> **Work to be completed**: The answer must be every line of the records below that holds the word "Label".

> **The input**:

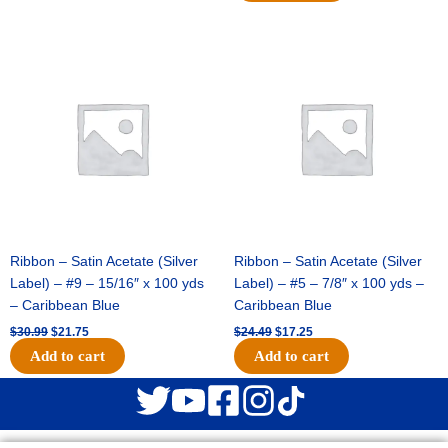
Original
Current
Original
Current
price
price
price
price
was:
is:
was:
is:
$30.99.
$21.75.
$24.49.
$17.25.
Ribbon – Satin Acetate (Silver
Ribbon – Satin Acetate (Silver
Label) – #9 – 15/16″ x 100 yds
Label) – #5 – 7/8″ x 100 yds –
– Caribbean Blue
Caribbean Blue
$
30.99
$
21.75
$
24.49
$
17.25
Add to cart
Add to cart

==

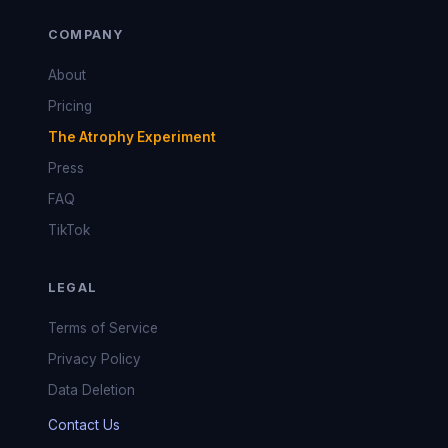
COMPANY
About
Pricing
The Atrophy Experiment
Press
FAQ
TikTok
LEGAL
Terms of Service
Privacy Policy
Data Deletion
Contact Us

> **Output**:
Label) – #9 – 15/16″ x 100 yds
Label) – #5 – 7/8″ x 100 yds –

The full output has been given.